Edward Massie looked on from the fire-step on the east wall adjacent to the endangered gatehouse. He did not need his perspective glass for this work, for the action was immediately below his position, and, though the morning was overshadowed by a new host of grey clouds, he could see the operation unfold as though he were there himself.

‘Is it worth the powder?’ Thomas Pury asked at his side. The dour Puritan leader, along with Skaithlocke and several other officers, had scaled the wall to follow the garrison’s first real attack in days.

Massie did not look round, leaning instead on the crumbling stone palisade in front. ‘We cannot sit here and wait.’

‘The enemy mines are not progressing as we’d feared,’ Pury said as he adjusted his coat buttons. ‘They have not yet filled the moat.’

‘The surface petards, yes,’ Massie agreed. ‘They seem to be hampered by the springs, for the moat swallows their debris like quicksand. But underground?’ He sucked at his teeth as he considered the report by some of the men in his countermines. They had claimed that they could hear the Cavalier digging crews through the walls of the muddy subterranean shafts. ‘I believe they grope closer to our foundations every day, Thomas. They may already have cleared the moat. That is what this expedition has been tasked with discovering.’

‘And if they find the mining work continues,’ Vincent Skaithlocke said with grim relish, ‘then we have a grenade expert from the Town Regiment to give the bastards pause for thought.’

Pury gnawed the flesh at the side of his narrow thumb. ‘And nothing more of Essex?’

‘No word,’ said Massie sombrely. ‘We only know that he comes hither. Therefore we must distract and delay the malignants for as long as we can, even at the cost of our precious powder.’

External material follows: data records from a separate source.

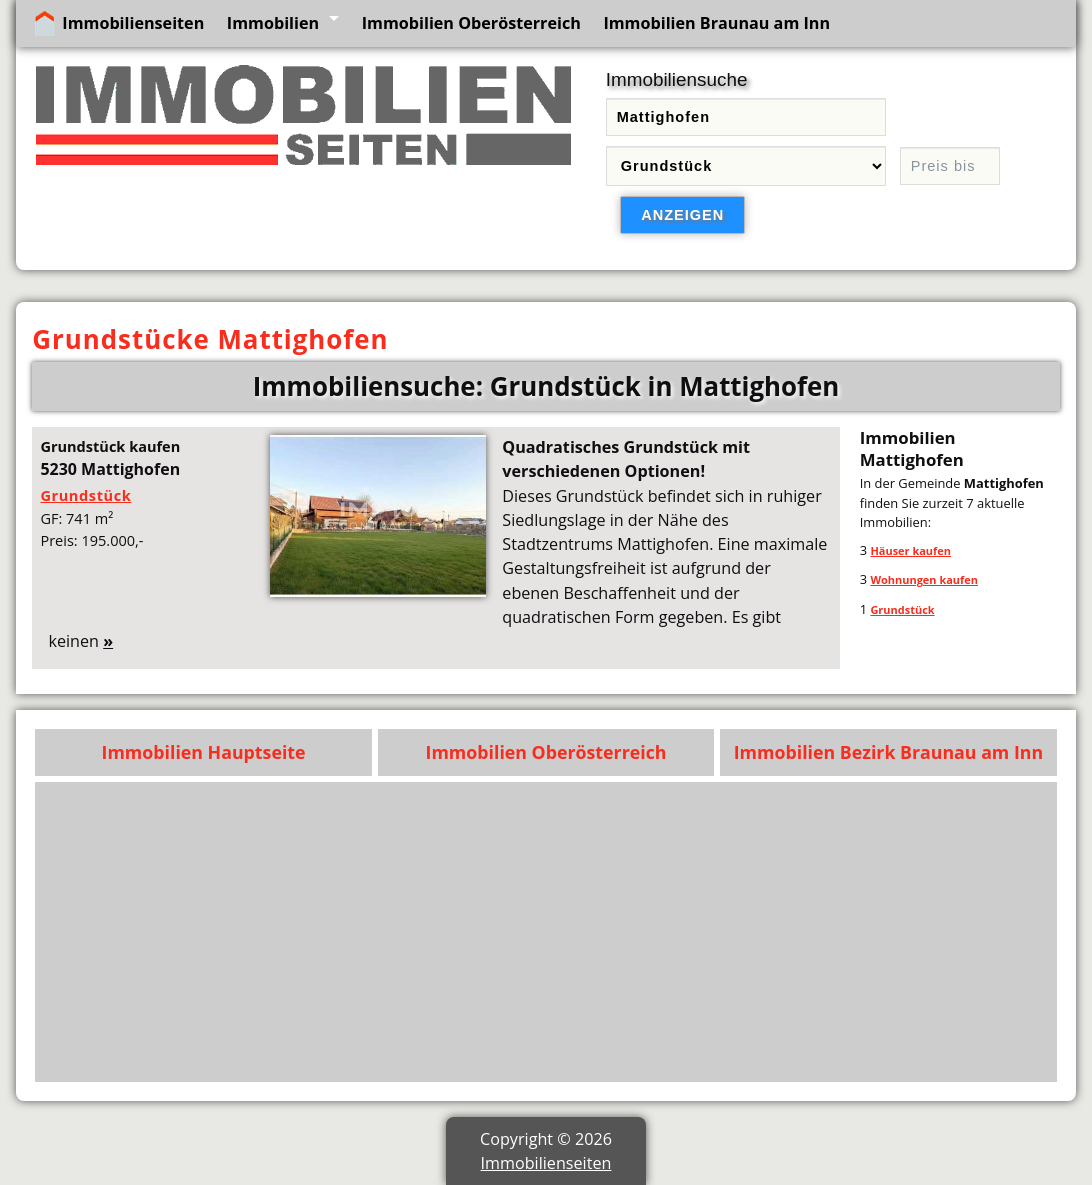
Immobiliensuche (677, 79)
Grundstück (85, 495)
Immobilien (273, 23)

The group fell silent as their half-dozen raiders cleared the ladder, the blue-coated quartet tarrying briefly to fix matches to their muskets’ serpents. Then they were moving on through the nearest saps. They had been long abandoned, having striven too close to the walls, their occupiers picked at by Massie’s rebels, but the dark grooves might still hide hidden sentries and the watching group collectively held its breath.

 

John Barnwood peered down into the deep sap as he scurried past. It had been dug by brave men, he thought, for its proximity to the walls ensured it was within easy reach of the city’s sharpshooters. A broken spade stuck out at an angle from the foot of the trench, while bits of wicker and wood were strewn along its length. He wondered whether one of Gloucester’s cannon had put paid to the excavation here.